▶ _The problem_
One number is the whole answer: the tally of lines in the records below that contain "Sangria".

(Saved entries)
□ □ □ □ □

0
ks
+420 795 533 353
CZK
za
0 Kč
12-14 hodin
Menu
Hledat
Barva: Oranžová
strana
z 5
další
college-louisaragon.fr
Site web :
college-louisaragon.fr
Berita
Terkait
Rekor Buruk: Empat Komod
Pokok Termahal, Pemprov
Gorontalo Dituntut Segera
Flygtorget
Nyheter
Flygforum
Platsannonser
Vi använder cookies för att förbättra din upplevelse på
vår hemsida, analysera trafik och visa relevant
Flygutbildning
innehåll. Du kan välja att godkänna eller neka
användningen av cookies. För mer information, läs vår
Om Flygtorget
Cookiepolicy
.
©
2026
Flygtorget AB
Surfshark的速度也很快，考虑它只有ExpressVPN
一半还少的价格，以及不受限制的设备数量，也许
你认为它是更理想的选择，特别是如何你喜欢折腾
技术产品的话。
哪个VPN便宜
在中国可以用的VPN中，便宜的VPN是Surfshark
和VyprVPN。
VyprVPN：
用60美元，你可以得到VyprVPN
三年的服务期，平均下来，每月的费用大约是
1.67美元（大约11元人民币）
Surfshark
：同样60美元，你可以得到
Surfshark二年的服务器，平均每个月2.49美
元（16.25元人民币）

□ □ □ □ □

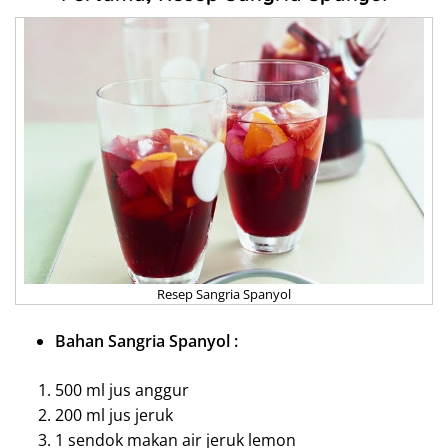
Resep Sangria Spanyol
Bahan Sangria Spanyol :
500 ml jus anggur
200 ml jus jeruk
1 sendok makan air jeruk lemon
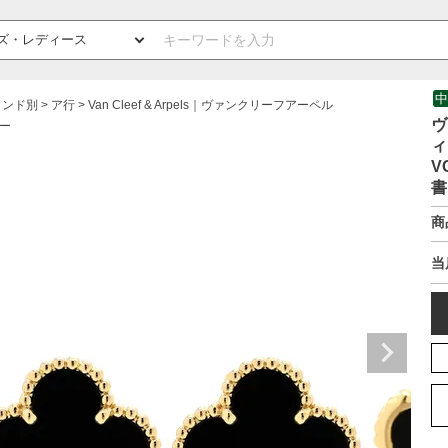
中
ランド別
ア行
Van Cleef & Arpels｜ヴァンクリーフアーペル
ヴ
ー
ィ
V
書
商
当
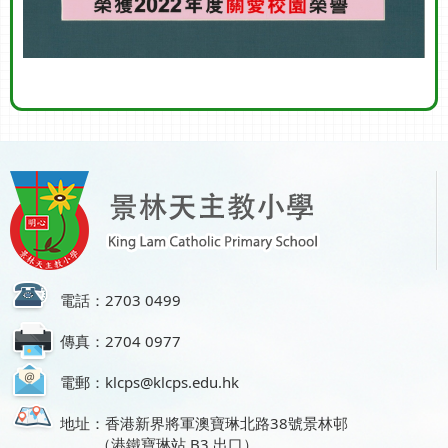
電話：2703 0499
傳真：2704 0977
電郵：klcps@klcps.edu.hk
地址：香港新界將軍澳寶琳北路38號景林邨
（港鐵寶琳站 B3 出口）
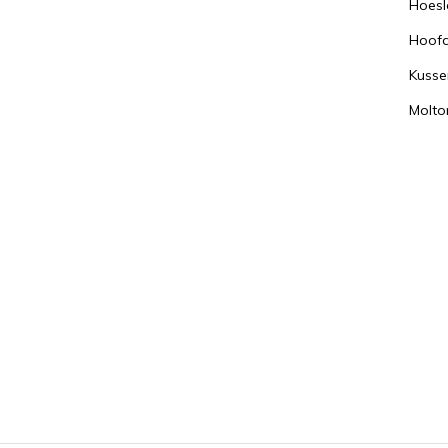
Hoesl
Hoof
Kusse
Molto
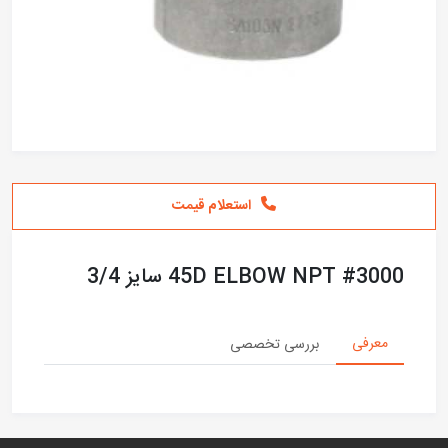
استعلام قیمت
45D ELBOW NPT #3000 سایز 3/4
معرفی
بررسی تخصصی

□ □ □ □ □

▶ _Answer box_
2